Return precisely the opening lines of the listing below, ending with the line that contains "Wilmette, IL 60091 (295, 1807)".
** Opening Data for analysis block **
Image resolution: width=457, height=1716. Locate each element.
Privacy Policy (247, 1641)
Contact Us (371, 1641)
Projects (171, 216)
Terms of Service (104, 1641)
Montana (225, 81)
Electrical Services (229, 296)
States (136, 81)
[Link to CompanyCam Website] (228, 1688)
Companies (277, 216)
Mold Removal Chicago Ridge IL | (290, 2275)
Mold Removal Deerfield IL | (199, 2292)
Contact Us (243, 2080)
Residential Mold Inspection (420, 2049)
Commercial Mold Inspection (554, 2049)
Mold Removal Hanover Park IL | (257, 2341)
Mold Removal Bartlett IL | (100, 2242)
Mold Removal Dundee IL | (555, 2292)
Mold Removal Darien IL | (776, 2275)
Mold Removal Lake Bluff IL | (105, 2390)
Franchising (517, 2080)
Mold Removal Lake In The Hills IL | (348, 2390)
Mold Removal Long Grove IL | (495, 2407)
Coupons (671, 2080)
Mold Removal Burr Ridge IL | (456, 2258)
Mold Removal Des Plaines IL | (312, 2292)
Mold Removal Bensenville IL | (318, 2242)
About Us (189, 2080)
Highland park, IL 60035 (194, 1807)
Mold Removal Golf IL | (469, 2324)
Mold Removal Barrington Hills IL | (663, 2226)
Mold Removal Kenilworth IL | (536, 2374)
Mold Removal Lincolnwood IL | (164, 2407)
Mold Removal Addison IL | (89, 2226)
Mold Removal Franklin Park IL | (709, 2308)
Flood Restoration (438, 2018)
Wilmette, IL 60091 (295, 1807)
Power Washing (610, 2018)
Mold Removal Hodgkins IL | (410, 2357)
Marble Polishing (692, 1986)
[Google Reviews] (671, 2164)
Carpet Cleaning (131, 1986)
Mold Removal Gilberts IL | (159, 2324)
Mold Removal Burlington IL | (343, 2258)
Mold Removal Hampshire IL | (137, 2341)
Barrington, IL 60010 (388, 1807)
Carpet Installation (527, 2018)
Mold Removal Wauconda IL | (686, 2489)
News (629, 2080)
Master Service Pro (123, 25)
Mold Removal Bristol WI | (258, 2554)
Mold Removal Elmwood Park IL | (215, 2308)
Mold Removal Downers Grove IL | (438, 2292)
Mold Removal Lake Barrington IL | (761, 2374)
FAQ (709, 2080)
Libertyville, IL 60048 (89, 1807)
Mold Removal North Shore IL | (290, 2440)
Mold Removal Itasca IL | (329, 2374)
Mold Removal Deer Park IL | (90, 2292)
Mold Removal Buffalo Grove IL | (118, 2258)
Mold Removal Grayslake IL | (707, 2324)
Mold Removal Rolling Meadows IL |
** Closing Data for analysis block **
- Expected answer:
Image resolution: width=457, height=1716. Locate each element.
Privacy Policy (247, 1641)
Contact Us (371, 1641)
Projects (171, 216)
Terms of Service (104, 1641)
Montana (225, 81)
Electrical Services (229, 296)
States (136, 81)
[Link to CompanyCam Website] (228, 1688)
Companies (277, 216)
Mold Removal Chicago Ridge IL | (290, 2275)
Mold Removal Deerfield IL | (199, 2292)
Contact Us (243, 2080)
Residential Mold Inspection (420, 2049)
Commercial Mold Inspection (554, 2049)
Mold Removal Hanover Park IL | (257, 2341)
Mold Removal Bartlett IL | (100, 2242)
Mold Removal Dundee IL | (555, 2292)
Mold Removal Darien IL | (776, 2275)
Mold Removal Lake Bluff IL | (105, 2390)
Franchising (517, 2080)
Mold Removal Lake In The Hills IL | (348, 2390)
Mold Removal Long Grove IL | (495, 2407)
Coupons (671, 2080)
Mold Removal Burr Ridge IL | (456, 2258)
Mold Removal Des Plaines IL | (312, 2292)
Mold Removal Bensenville IL | (318, 2242)
About Us (189, 2080)
Highland park, IL 60035 (194, 1807)
Mold Removal Golf IL | (469, 2324)
Mold Removal Barrington Hills IL | (663, 2226)
Mold Removal Kenilworth IL | (536, 2374)
Mold Removal Lincolnwood IL | (164, 2407)
Mold Removal Addison IL | (89, 2226)
Mold Removal Franklin Park IL | (709, 2308)
Flood Restoration (438, 2018)
Wilmette, IL 60091 (295, 1807)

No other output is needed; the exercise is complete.